# Task to complete
Write out the lines from the top of the material through the line with "Bíbélì Mímọ́ ní", exactly and with nothing added.

# Data records
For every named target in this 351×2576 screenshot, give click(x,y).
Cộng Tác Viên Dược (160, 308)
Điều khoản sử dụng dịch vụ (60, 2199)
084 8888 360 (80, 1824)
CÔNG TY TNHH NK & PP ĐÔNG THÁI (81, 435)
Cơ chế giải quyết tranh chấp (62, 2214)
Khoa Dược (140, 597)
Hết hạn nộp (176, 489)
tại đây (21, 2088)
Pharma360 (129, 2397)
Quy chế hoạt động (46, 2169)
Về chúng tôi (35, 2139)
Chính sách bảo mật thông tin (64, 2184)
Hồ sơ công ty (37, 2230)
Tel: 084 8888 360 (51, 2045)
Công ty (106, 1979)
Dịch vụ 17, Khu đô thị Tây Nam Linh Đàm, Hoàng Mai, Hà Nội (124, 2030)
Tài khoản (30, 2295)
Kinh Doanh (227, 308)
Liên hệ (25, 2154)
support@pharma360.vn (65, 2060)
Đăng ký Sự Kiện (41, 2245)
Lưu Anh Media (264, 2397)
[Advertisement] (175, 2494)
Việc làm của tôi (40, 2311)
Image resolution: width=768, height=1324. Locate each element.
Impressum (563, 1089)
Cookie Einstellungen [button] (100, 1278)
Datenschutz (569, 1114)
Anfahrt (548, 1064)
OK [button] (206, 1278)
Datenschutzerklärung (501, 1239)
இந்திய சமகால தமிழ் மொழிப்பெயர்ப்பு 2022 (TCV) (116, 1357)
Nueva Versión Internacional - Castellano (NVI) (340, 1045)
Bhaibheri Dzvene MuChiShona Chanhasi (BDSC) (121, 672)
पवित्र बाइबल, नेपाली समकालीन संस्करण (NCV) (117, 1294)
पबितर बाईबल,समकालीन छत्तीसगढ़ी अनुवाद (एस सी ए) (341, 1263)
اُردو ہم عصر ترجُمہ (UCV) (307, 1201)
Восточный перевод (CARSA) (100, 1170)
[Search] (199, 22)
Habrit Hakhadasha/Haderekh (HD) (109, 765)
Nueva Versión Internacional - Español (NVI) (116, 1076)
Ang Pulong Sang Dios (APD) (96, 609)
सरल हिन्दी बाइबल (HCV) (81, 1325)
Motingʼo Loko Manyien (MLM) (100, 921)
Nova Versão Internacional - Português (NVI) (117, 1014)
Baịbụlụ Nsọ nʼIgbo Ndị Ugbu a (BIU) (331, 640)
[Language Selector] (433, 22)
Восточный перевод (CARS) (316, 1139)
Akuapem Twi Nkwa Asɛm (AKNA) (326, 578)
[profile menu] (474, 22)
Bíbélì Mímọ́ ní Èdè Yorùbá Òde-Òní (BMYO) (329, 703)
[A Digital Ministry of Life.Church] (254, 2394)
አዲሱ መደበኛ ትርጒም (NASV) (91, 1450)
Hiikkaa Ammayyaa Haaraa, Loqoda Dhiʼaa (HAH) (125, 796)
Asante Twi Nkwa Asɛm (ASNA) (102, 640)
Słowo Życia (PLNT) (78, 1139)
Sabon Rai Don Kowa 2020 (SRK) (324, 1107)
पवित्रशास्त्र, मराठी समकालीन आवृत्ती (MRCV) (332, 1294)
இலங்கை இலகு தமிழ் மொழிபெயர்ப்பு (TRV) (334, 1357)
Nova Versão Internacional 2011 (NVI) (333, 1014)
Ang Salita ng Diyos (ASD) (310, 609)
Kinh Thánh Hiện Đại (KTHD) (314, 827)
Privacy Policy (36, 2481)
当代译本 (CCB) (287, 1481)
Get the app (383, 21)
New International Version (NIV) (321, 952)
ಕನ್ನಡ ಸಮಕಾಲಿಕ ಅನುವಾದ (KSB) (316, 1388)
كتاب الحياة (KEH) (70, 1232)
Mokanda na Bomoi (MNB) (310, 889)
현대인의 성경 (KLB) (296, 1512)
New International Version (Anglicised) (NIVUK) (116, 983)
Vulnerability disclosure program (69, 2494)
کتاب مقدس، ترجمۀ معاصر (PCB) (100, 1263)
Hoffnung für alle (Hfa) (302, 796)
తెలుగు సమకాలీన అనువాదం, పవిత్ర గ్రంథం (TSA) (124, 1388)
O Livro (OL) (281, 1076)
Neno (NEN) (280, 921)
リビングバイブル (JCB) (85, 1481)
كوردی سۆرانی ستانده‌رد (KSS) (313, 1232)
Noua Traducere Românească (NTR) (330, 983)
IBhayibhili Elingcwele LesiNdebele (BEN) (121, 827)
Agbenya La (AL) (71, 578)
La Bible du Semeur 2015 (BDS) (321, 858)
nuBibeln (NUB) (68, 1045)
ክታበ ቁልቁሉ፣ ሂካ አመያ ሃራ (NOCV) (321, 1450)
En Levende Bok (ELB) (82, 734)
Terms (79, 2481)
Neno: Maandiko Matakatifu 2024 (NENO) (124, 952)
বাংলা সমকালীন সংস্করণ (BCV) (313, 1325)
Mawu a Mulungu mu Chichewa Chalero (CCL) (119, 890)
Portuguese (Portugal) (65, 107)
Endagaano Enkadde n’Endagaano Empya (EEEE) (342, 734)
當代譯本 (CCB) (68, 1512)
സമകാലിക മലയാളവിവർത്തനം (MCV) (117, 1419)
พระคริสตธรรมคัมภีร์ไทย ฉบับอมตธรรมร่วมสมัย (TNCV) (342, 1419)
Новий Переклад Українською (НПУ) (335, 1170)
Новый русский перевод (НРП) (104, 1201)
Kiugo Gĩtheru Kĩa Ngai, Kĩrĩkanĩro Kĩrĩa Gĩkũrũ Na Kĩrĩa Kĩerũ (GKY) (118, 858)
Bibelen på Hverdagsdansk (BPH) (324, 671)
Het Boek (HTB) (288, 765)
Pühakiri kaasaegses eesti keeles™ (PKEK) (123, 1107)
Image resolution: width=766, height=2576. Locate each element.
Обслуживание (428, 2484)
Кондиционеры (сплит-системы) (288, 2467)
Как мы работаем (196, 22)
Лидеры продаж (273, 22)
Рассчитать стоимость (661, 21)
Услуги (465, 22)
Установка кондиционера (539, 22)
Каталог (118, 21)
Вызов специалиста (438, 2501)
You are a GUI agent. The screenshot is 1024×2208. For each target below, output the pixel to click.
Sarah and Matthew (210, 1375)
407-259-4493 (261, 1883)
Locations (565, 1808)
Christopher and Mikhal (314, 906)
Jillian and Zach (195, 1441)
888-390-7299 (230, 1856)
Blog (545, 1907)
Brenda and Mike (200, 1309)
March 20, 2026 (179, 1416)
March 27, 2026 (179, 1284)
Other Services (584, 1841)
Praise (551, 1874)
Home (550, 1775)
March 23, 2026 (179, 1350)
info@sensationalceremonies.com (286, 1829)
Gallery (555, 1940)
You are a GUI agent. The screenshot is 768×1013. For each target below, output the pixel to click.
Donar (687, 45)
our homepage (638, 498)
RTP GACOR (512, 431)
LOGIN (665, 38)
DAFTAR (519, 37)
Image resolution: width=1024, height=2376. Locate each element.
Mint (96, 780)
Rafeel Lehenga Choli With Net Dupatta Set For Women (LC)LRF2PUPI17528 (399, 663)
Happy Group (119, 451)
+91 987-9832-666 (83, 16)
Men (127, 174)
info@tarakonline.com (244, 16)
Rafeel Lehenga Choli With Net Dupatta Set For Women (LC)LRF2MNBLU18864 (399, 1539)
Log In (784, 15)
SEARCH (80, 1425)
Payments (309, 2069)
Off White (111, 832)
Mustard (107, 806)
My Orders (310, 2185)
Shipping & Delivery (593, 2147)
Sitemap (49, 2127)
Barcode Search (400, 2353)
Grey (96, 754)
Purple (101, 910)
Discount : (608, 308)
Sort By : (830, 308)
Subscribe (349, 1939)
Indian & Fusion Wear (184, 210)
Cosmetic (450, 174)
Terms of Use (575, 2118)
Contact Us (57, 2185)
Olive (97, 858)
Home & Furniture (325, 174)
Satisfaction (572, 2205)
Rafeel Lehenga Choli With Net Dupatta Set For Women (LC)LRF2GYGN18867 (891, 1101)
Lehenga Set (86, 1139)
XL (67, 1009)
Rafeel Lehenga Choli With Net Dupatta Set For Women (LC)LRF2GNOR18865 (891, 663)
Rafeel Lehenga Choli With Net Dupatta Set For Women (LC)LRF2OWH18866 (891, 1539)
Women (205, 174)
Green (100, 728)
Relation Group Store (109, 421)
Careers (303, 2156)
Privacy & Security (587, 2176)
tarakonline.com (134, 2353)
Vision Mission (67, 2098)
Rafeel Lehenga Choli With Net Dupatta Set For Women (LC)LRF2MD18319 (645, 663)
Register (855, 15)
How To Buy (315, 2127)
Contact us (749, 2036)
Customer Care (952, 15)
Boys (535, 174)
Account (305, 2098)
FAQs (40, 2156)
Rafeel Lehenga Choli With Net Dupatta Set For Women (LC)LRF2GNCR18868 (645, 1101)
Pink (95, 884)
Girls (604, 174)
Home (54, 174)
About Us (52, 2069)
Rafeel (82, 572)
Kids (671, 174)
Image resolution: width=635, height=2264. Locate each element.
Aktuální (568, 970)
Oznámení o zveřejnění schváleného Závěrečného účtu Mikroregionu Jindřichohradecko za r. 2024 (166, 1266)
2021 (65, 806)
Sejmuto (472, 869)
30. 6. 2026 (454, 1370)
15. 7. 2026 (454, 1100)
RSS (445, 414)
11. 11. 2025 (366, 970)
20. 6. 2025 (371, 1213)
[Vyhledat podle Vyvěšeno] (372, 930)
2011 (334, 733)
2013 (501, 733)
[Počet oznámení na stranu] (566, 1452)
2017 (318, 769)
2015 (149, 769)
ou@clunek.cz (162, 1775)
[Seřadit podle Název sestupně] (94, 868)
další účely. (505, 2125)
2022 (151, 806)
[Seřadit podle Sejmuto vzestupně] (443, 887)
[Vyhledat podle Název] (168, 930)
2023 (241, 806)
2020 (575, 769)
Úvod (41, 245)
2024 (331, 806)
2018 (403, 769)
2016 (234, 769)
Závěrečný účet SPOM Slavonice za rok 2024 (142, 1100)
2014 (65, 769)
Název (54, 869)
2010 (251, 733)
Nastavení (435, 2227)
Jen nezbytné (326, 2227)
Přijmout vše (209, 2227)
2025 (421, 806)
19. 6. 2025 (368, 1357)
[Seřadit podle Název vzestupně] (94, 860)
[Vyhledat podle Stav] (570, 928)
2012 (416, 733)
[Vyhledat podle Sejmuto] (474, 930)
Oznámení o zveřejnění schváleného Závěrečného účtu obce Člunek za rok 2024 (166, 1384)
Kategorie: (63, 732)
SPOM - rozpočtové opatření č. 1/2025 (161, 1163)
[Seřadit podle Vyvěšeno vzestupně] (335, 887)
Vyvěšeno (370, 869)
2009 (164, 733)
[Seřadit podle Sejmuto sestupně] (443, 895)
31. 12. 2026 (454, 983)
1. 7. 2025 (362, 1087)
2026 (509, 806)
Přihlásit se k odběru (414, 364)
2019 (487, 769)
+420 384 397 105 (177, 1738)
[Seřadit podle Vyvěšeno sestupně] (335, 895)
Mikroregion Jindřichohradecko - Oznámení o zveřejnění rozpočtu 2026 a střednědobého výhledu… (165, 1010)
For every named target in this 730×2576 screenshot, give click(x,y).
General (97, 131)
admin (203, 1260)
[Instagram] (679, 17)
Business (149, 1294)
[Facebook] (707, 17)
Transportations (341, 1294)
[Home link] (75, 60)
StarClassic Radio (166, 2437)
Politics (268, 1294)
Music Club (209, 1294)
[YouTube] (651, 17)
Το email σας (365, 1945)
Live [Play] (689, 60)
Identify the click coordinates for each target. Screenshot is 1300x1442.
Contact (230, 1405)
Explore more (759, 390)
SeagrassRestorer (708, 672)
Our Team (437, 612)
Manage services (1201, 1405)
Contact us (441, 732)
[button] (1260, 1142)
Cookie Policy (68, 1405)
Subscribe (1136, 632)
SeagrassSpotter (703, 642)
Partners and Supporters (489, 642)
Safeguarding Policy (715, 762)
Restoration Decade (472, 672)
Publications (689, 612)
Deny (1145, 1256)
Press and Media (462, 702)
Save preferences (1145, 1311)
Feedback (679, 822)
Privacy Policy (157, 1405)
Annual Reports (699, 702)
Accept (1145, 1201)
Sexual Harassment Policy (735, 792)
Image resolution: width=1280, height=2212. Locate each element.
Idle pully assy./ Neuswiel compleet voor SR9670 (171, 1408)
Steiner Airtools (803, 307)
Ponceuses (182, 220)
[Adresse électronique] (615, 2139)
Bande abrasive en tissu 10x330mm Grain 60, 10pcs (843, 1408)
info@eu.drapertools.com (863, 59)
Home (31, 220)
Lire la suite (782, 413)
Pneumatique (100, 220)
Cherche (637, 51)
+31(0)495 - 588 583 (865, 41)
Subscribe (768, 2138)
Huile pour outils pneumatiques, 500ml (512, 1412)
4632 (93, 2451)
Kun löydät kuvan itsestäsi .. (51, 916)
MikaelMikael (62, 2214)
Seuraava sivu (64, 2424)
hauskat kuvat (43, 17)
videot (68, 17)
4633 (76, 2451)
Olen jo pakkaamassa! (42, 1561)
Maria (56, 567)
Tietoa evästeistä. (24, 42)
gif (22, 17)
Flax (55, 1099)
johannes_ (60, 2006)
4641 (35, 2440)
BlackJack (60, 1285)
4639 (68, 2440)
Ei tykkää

# Written reply
For every named target in this 351×2576 screenshot, give click(x,y).
Cộng Tác Viên Dược (160, 308)
Điều khoản sử dụng dịch vụ (60, 2199)
084 8888 360 (80, 1824)
CÔNG TY TNHH NK & PP ĐÔNG THÁI (81, 435)
Cơ chế giải quyết tranh chấp (62, 2214)
Khoa Dược (140, 597)
Hết hạn nộp (176, 489)
tại đây (21, 2088)
Pharma360 (129, 2397)
Quy chế hoạt động (46, 2169)
Về chúng tôi (35, 2139)
Chính sách bảo mật thông tin (64, 2184)
Hồ sơ công ty (37, 2230)
Tel: 084 8888 360 (51, 2045)
Công ty (106, 1979)
Dịch vụ 17, Khu đô thị Tây Nam Linh Đàm, Hoàng Mai, Hà Nội (124, 2030)
Tài khoản (30, 2295)
Kinh Doanh (227, 308)
Liên hệ (25, 2154)
support@pharma360.vn (65, 2060)
Đăng ký Sự Kiện (41, 2245)
Lưu Anh Media (264, 2397)
[Advertisement] (175, 2494)
Việc làm của tôi (40, 2311)
Image resolution: width=768, height=1324. Locate each element.
Impressum (563, 1089)
Cookie Einstellungen [button] (100, 1278)
Datenschutz (569, 1114)
Anfahrt (548, 1064)
OK [button] (206, 1278)
Datenschutzerklärung (501, 1239)
இந்திய சமகால தமிழ் மொழிப்பெயர்ப்பு 2022 (TCV) (116, 1357)
Nueva Versión Internacional - Castellano (NVI) (340, 1045)
Bhaibheri Dzvene MuChiShona Chanhasi (BDSC) (121, 672)
पवित्र बाइबल, नेपाली समकालीन संस्करण (NCV) (117, 1294)
पबितर बाईबल,समकालीन छत्तीसगढ़ी अनुवाद (एस सी ए) (341, 1263)
اُردو ہم عصر ترجُمہ (UCV) (307, 1201)
Восточный перевод (CARSA) (100, 1170)
[Search] (199, 22)
Habrit Hakhadasha/Haderekh (HD) (109, 765)
Nueva Versión Internacional - Español (NVI) (116, 1076)
Ang Pulong Sang Dios (APD) (96, 609)
सरल हिन्दी बाइबल (HCV) (81, 1325)
Motingʼo Loko Manyien (MLM) (100, 921)
Nova Versão Internacional - Português (NVI) (117, 1014)
Baịbụlụ Nsọ nʼIgbo Ndị Ugbu a (BIU) (331, 640)
[Language Selector] (433, 22)
Восточный перевод (CARS) (316, 1139)
Akuapem Twi Nkwa Asɛm (AKNA) (326, 578)
[profile menu] (474, 22)
Bíbélì Mímọ́ ní Èdè Yorùbá Òde-Òní (BMYO) (329, 703)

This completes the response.